Dzisiaj niestety wymuszony rest, siedzę nad badaniami, sterta papierologii  🙁 A później tylko strzelnica, sezon startowy zbliża się wielkimi krokami więc czuję, że będzie spory problem z trenowaniem, o ile w ogóle będę mogła cokolwiek robić  🙄
smarcik, ja mam w tej chwili tak laczony 😉
smarcik   dni są piękne i niczyje, kiedy jesteś włóczykijem.
07 marca 2016 09:47
Napiszesz coś więcej? Robisz najpierw jeden mięsień a potem drugi czy na zmianę? Pasuje Ci taki trening - widzisz efekty?
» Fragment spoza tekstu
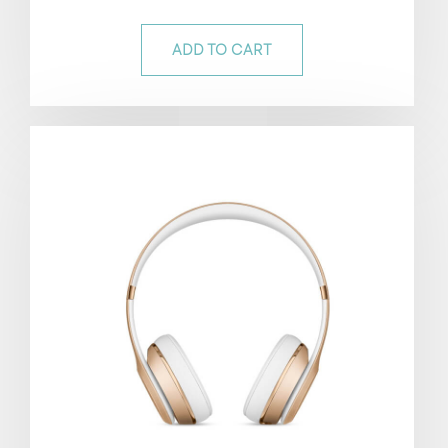
out of 5
ADD TO CART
Długie przerwy między seriami? (u mnie minuta).

Chyba jest mi dziwnie, bo zawsze miałam połączoną 1 dużą partię z 1 małą, a tu wszystko takie malutkie..  😉
Najpierw robie na jeden miesien, potem na drugi, przerwe mam 20 sek 🙂 Na razie nie moge powiedziec o efektach, bo jade tak dopiero tydzien, czyli zrobilam taki trening caly jeden 😁 Dam znac za miesiac- z najlepiej za dwa, ale tez mega srednio do tego podchodze 😁 Ha, ale teraz mi razniej 😍 :kwiatek:
Wichurkowa   Never say never...
07 marca 2016 10:04
Ja tylko kilka razy moalam polaczony bicek+tricek w super seriach,  a tak to cały czas robie bicepsa z klatką a trica z barkami.
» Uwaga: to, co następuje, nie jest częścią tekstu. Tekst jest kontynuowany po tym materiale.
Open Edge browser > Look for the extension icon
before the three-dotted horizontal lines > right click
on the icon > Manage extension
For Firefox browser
I dzis wieczorem pierwszy trening nowego planu! 🏇 że aż nawet do pracy zapakowalam zamiast drożdżówek ,bułek, batoników miałam kurczaka+warzywka+ryż!  😁
Wichurkowa, uuuuuu, brawo! 😁 😅 No, koniecznie napisz jak trening w nowej odslonie 😍

Najgorszy posilek za mna, obym i dzisiaj nie byla po nim glodna 😵 A w ogole to zaraz obklejam moj kochany zeszyt z zapiskami nowym planem, bo wciaz mi wypadaja kartki z treningami. Licze, ze za tydzien juz zlapie kolejnosc.
Dzisiaj karna siłka za sobotę po południu. Pomysłu nie mam, na pewno sobie trzasnę bieżnię, żeby jutro robić same siłowe.
Pokusiłam się o wyliczenie ilości smalcu z kalkulatora i... mam nadwagę prawie. Wzrost 168 cm, obecna waga 64 kg i jakoś tak nie spodziewałam sie aż 28% smalcu  😵 W tym tyg kończymy remont i zacznę znowu ćwiczyć - pewnie będę po przerwie na pysk padać.